Task objective: Filter the records down to the lines that hold the word "dans", and copy each of those lines.

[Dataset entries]
• • • •
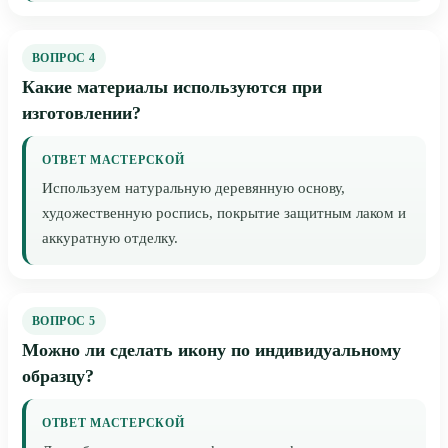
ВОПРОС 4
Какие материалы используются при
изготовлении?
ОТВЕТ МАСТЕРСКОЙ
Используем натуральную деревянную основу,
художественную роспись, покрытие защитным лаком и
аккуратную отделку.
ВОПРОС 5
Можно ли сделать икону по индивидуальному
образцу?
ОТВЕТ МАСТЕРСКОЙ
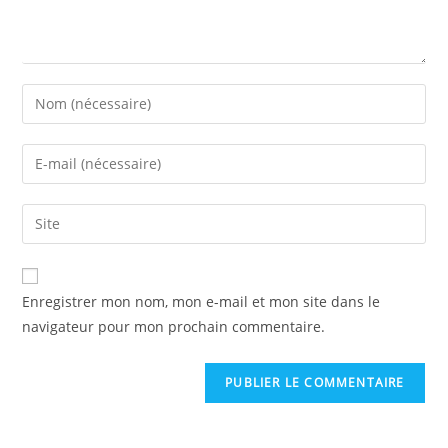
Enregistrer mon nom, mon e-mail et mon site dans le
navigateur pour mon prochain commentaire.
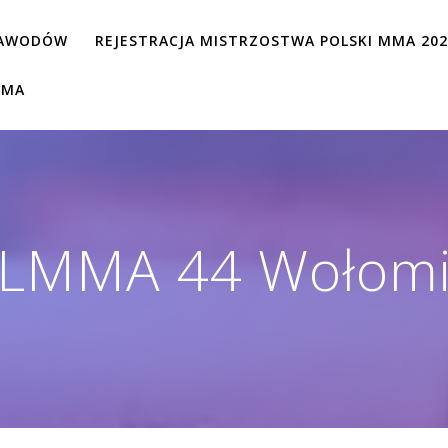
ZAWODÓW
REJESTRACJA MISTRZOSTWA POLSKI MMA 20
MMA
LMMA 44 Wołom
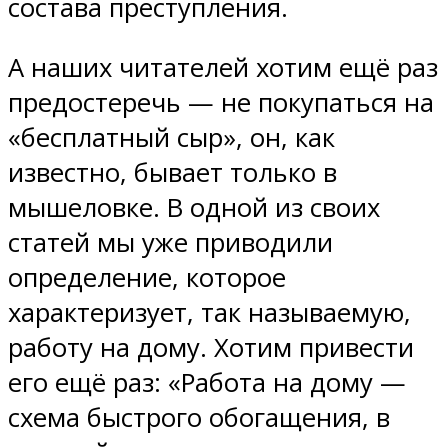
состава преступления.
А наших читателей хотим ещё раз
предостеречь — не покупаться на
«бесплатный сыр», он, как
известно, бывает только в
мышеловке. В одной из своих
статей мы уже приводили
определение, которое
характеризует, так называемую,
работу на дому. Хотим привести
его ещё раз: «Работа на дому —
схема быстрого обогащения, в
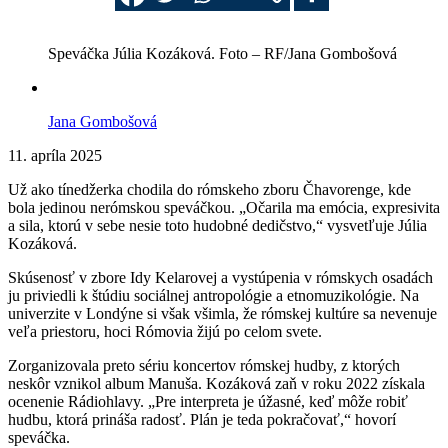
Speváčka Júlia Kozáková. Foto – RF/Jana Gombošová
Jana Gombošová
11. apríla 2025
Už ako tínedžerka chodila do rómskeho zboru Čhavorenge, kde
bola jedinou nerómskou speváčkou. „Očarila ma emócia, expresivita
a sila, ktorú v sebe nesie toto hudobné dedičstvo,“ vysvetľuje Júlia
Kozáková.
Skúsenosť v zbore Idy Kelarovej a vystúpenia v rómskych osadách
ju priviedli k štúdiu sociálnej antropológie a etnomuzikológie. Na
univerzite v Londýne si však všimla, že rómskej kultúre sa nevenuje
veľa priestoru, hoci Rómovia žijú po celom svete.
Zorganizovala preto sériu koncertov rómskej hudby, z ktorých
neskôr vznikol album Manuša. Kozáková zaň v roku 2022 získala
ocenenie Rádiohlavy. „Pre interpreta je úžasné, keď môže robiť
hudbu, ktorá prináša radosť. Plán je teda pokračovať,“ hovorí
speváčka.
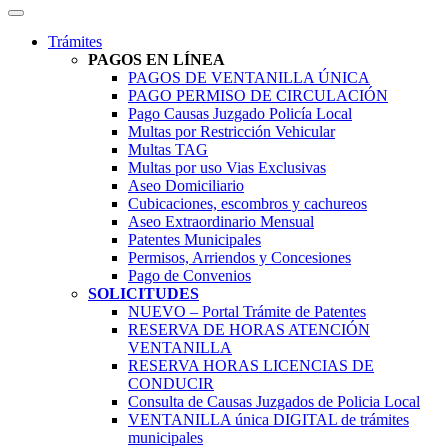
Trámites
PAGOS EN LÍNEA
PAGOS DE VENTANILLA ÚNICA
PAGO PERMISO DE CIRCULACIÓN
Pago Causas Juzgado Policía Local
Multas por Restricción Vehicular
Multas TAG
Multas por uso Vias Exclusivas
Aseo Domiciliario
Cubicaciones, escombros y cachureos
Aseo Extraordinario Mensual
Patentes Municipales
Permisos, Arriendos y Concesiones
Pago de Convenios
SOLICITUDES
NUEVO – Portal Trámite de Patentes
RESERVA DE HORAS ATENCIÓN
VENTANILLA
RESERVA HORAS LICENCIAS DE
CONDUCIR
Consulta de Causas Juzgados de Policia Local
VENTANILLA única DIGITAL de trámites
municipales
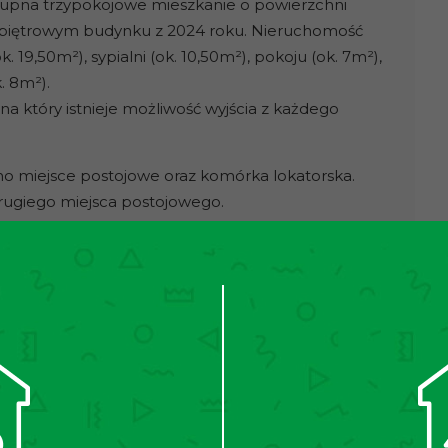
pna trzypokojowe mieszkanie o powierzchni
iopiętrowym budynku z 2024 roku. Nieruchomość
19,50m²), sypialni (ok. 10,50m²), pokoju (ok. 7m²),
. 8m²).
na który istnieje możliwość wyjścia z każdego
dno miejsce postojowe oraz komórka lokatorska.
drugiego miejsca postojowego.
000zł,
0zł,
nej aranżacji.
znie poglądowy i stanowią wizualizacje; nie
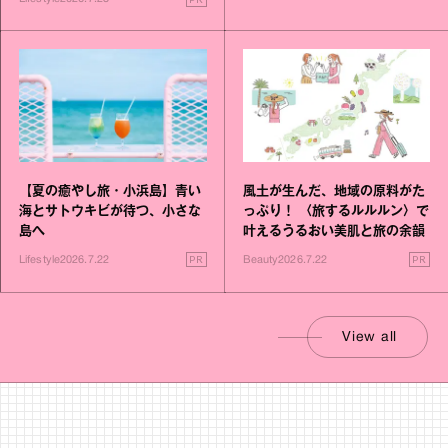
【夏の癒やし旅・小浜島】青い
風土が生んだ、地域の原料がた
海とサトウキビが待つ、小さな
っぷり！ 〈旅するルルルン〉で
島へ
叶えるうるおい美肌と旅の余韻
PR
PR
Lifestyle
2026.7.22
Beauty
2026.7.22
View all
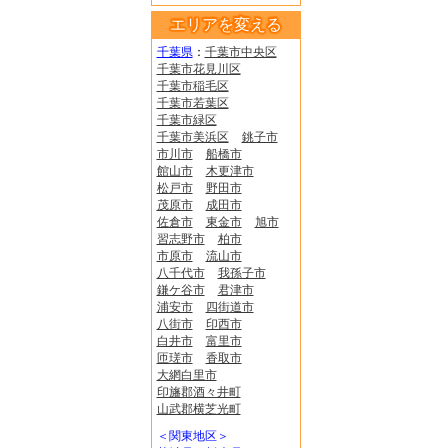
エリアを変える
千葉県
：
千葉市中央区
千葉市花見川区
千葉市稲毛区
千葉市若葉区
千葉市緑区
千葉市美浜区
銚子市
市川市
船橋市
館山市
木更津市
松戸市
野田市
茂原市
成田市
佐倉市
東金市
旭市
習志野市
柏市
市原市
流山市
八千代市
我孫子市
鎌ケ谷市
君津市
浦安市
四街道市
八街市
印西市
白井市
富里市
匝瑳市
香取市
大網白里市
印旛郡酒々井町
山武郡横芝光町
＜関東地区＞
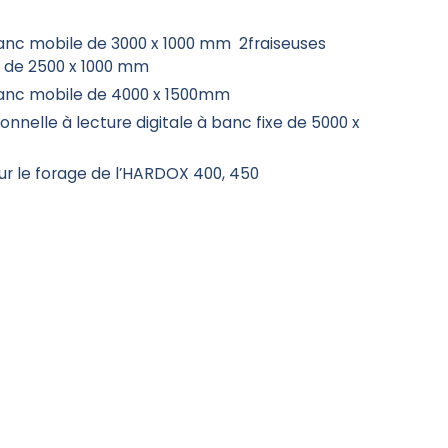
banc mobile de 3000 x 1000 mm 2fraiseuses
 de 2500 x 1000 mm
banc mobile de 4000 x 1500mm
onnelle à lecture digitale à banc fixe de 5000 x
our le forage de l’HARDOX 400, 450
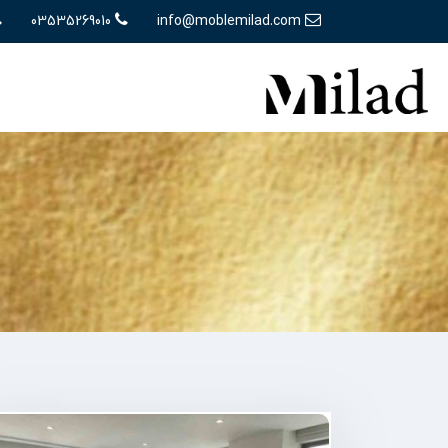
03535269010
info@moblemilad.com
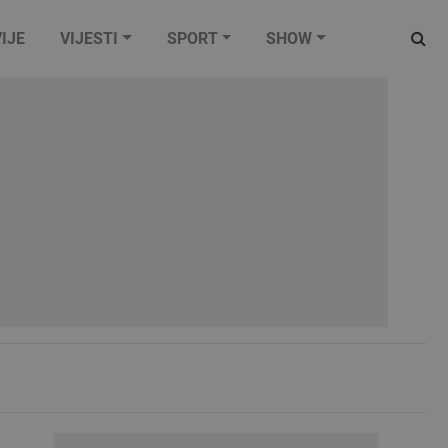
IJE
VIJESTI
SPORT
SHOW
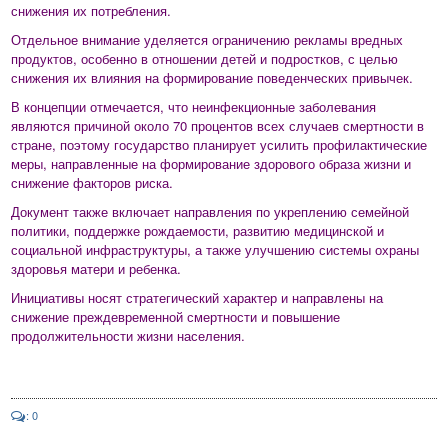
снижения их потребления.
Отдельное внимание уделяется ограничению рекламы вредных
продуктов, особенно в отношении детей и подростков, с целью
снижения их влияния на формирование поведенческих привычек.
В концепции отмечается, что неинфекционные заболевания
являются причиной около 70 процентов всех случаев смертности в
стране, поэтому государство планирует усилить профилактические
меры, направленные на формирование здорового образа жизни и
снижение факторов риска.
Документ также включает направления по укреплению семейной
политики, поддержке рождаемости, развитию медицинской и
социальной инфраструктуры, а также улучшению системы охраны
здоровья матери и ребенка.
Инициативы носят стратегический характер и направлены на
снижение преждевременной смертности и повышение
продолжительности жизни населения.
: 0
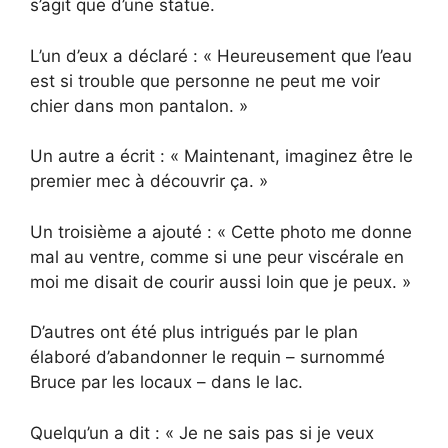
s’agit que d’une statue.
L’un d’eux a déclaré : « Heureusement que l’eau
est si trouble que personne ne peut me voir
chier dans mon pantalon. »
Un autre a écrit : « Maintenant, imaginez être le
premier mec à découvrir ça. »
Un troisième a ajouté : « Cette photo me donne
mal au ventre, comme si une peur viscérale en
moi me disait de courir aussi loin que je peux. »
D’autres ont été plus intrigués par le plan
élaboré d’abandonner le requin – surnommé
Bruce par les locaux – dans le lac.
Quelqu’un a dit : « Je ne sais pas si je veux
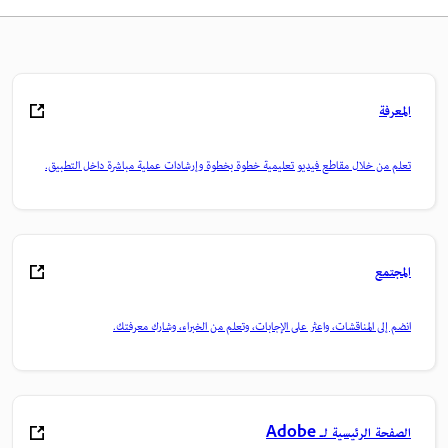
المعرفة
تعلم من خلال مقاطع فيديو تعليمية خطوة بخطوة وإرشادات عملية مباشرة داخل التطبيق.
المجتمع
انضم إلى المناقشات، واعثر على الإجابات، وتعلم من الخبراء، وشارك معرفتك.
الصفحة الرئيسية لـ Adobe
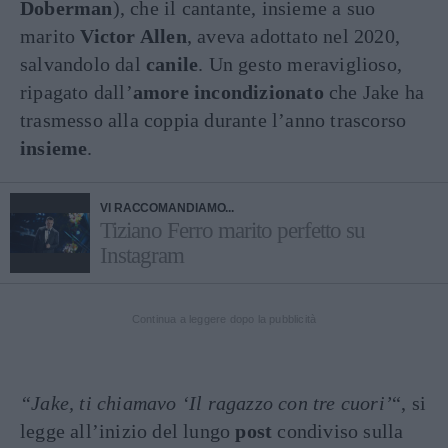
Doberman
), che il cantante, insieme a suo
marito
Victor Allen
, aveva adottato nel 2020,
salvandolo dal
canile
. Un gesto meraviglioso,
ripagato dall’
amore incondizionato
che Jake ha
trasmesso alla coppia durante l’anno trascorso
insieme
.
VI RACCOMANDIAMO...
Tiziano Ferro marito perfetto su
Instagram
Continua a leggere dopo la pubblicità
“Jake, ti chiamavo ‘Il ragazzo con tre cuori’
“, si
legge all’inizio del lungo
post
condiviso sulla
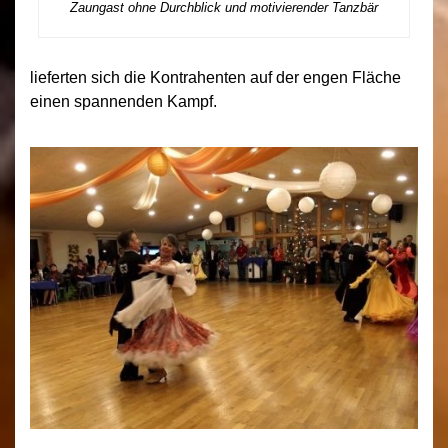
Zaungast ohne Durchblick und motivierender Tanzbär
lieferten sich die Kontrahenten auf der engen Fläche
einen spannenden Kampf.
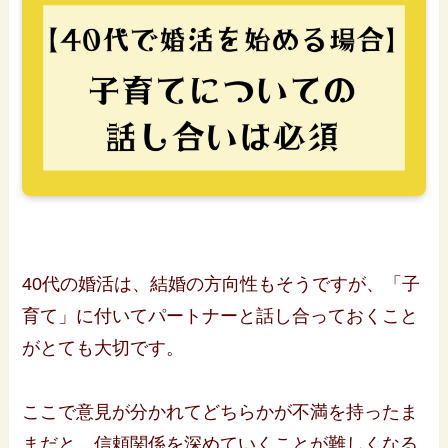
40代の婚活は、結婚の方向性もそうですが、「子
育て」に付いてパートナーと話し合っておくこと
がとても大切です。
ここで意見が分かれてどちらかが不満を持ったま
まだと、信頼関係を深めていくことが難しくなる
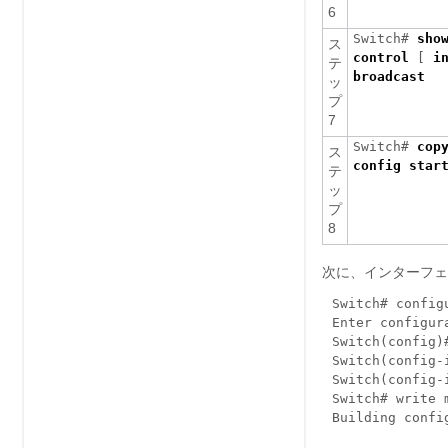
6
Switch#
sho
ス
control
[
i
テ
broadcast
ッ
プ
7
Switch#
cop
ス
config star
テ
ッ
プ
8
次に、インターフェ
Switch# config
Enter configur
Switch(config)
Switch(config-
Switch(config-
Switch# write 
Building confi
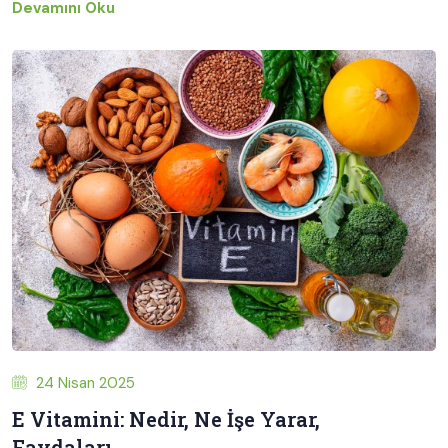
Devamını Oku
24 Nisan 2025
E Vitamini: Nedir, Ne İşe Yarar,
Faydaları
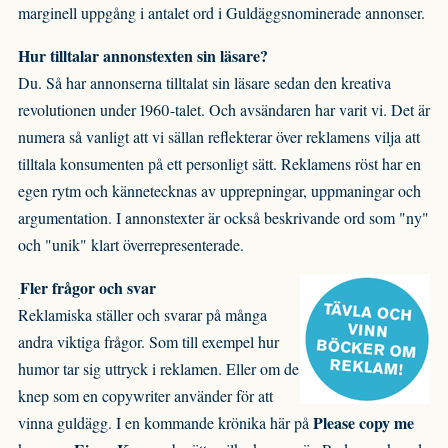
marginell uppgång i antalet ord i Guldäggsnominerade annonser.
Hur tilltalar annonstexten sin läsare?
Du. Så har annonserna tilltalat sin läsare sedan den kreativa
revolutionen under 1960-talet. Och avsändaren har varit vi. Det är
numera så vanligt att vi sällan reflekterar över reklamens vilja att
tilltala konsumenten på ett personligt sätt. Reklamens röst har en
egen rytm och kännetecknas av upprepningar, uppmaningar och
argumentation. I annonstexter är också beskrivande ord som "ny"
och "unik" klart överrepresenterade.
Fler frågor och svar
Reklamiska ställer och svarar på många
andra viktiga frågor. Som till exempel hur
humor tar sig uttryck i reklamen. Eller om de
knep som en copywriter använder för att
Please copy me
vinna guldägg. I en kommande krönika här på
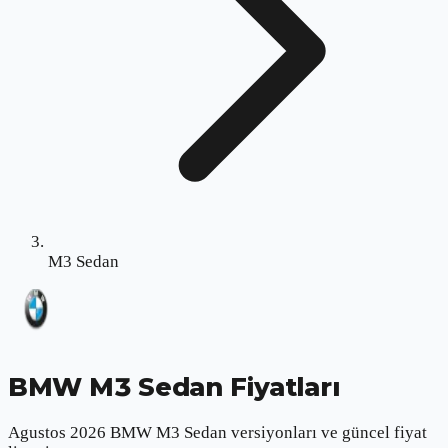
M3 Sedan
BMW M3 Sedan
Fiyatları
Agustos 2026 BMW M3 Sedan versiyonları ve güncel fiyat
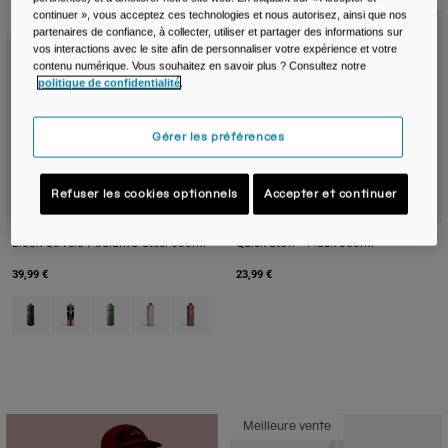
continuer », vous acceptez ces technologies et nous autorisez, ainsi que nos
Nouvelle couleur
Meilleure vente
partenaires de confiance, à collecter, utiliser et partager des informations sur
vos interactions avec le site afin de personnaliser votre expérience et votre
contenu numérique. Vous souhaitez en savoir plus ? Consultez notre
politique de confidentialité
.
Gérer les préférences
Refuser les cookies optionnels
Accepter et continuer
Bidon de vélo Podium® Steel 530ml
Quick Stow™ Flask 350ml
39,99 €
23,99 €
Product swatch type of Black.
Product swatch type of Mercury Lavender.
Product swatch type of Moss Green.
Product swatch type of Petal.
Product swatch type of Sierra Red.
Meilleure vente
• • • •
Solution to this task:
Enregistrer mon nom, mon e-mail et mon site dans le
chier dans mon pantalon. »
Bruce par les locaux – dans le lac.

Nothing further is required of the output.